**EXERCISE PROMPT**
Repeat every line of the data exactly, but not the pictures.

**SUPPLIED INFORMATION**
▶
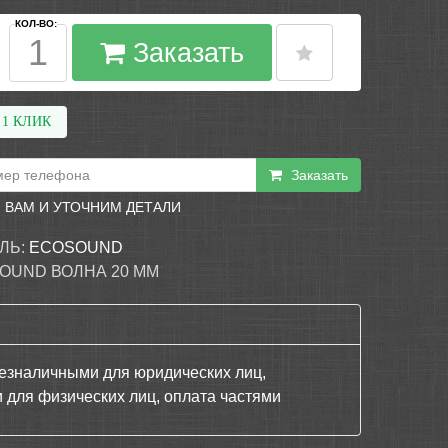
КОЛ-ВО:
Заказать
 1 КЛИК
Заказать
 ВАМ И УТОЧНИМ ДЕТАЛИ
ЛЬ:
ECOSOUND
OUND ВОЛНА 20 ММ
езналичными для юридических лиц,
 для физических лиц, оплата частями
◀
**ANSWER FOR THIS EXERCISE**
КОЛ-ВО:
Заказать
 1 КЛИК
Заказать
 ВАМ И УТОЧНИМ ДЕТАЛИ
ЛЬ:
ECOSOUND
OUND ВОЛНА 20 ММ
езналичными для юридических лиц,
 для физических лиц, оплата частями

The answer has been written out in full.